Professor Rainer Kirchdörfer, Vorstand der Stiftung Familienunternehmer, erklärte jüngst in einem Pressestatement:
Der Industriestandort Deutschland hat dramatisch an Qualität verloren. Gerade die hohen Energiepreise, an denen wir wenig ändern können, müssten doch Anreiz bieten, die übrigen Rahmenbedingungen für Investitionen zu verbessern. Im internationalen Vergleich auf den hintersten Plätzen – das ist nicht das Feld, in das wir gehören.“
Pläne für subventionierten Strompreis für Industrie stoßen auf Skepsis
Unterdessen bleibt die Inflation deutlich über der langfristig anvisierten Marke von zwei Prozent. Im April betrug sie laut Statistik immer noch 7,2 Prozent – nach 7,4 Prozent im Monat zuvor.
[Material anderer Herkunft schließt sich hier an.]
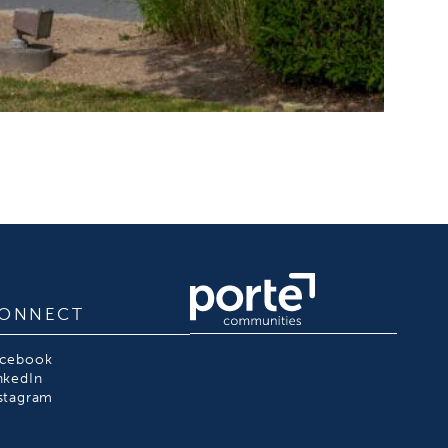
ONNECT
acebook
nkedIn
stagram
Im Bereich der Energie lag sie im März bei 3,5 Prozent, bei den Nahrungsmitteln bei 22,3 Prozent.
Um die Industrie zu entlasten, will Bundeswirtschaftsminister Robert Habeck einen sogenannten Industriestrompreis forcieren. So soll für energieintensive Großunternehmen der Energiepreise so stark subventioniert werden, dass diese pro Kilowattstunde nur noch sechs Cent bezahlen.
Der Mittelstand hält dies für einen verfehlten Ansatz. Nicht nur die Großindustrie, sondern auch mittelständische Unternehmen seien durch die hohen Energiepreise deutlich benachteiligt. Zudem würde erst ein Preis von vier Cent das Abwandern unattraktiv machen.
Der Vorsitzende der Bundesvereinigung „Der Mittelstand“, Markus Jerger, forderte gegenüber dem „Redaktionsnetzwerk Deutschland“ (RND), den Mittelstand in das Projekt einzubeziehen. Dieses dürfe „erst dann auslaufen, wenn die durch den Ausbau der erneuerbaren Energien erzielte Strommenge für spürbar sinkende Marktpreise sorgt“.
Kritiker warnen, dass nicht die Subvention eines politisch hochgetriebenen Strompreises das Fehlen deutscher Konkurrenzfähigkeit beseitige. Das Problem sei vielmehr der hohe, nicht subventionierte Preis selbst.